Die Kolleginnen und Kollegen, die jetzt unter harten Bedingungen arbeiten müssen – vor allem im Gesundheitswesen aber auch im Lebensmittelhandel – müssen sofortige Gefahrenzulagen von 500 Euro im Monat erhalten. Die Einkommen im Gesundheitswesen sind darüber hinaus generell um 500 Euro aufzustocken.
Eine klare Ansage vom DGB und den Einzelgewerkschaften für volle Lohnfortzahlung für alle könnte von den Betriebs- und Personalräten, die weiterhin funktionieren, aufgegriffen werden.
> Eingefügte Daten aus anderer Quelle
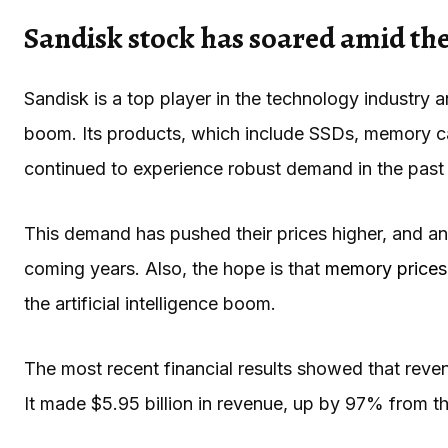
Sandisk stock has soared amid t
Sandisk is a top player in the technology industry 
boom. Its products, which include SSDs, memory c
continued to experience robust demand in the past
This demand has pushed their prices higher, and anal
coming years. Also, the hope is that
memory prices
the artificial intelligence boom.
The most recent financial results showed that reven
It made $5.95 billion in revenue, up by 97% from 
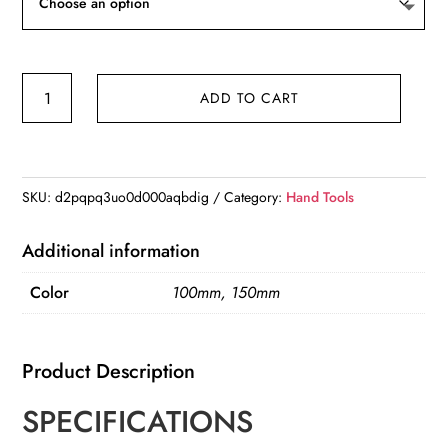
$11.17
150mm
ADD TO CART
100mm
Electronic
Digital
Caliper
SKU:
d2pqpq3uo0d000aqbdig
Category:
Hand Tools
Carbon
Fiber
Additional information
Dial
Color
100mm, 150mm
Vernier
Caliper
Gauge
Product Description
Micrometer
quantity
SPECIFICATIONS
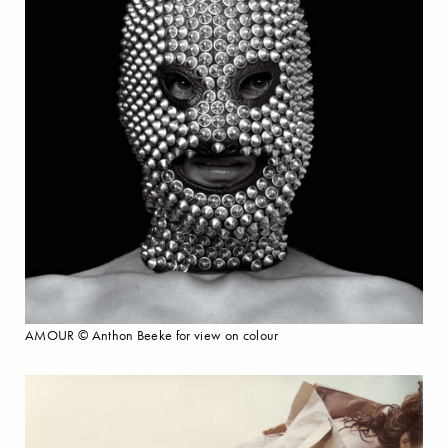
AMOUR © Anthon Beeke for view on colour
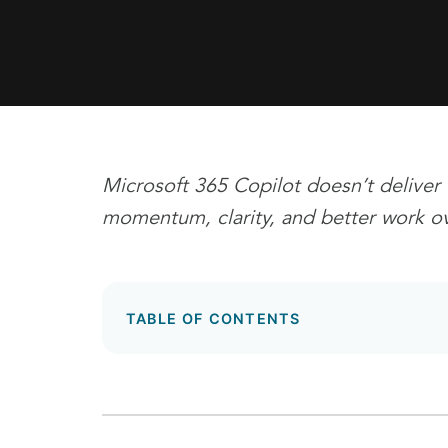
Microsoft 365 Copilot doesn’t deliver 
momentum, clarity, and better work ov
TABLE OF CONTENTS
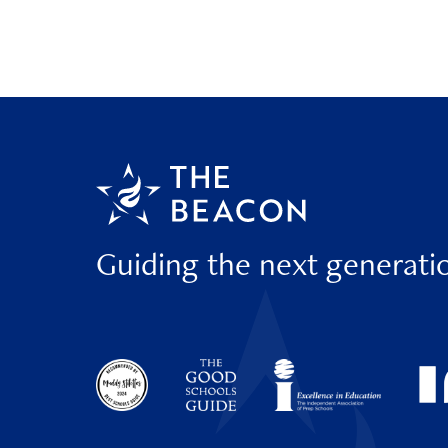
Guiding the next generati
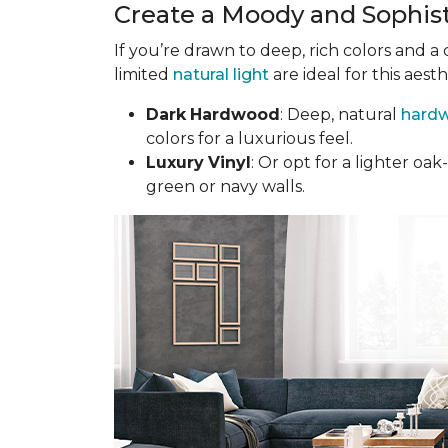
Create a Moody and Sophis
If you’re drawn to deep, rich colors and a
limited
natural light
are ideal for this aesth
Dark
Hardwood
: Deep, natural
hardw
colors for a luxurious feel.
Luxury
Vinyl
: Or opt for a lighter o
green or navy walls.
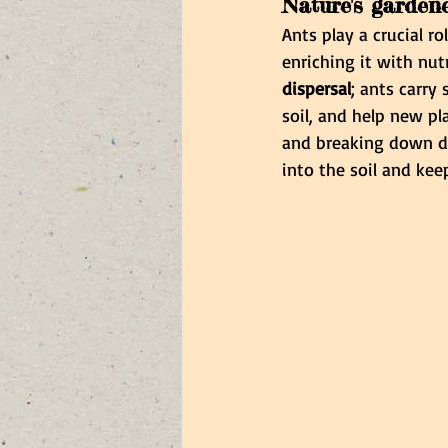
Nature's garden
Ants play a crucial r
enriching it with nut
dispersal
; ants carry
soil, and help new pl
and breaking down dea
into the soil and ke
Obwohl wir aktuell vereinzelt sind, sind wir keineswegs machtlos. Regierung und Parlament haben mit der Aussetzung der Schuldenbremse und umfassenden staatlichen Interventionen in die Wirtschaft die Diskussion eröffnet. Vielen ist klar, dass es gerade nicht um das Profitinteresse Einzelner gehen darf, sondern dass die gesamte Gesellschaft entscheiden muss. Zudem würden viele Unternehmen auf Streiks oder drohende Streiks sensibel reagieren, weil diese durch angespannte Lieferketten und fehlendes Personal schnell wirksam würden.
Entscheidend dafür, wieder in die Offensive zu kommen, wäre eine klare Linie der Gewerkschaftsführung, die auch die Möglichkeiten hätte, eigene Online-Kommunikationskanäle und Kampagnen zu starten. Eine Initiative in diese Richtung ist längst überfällig.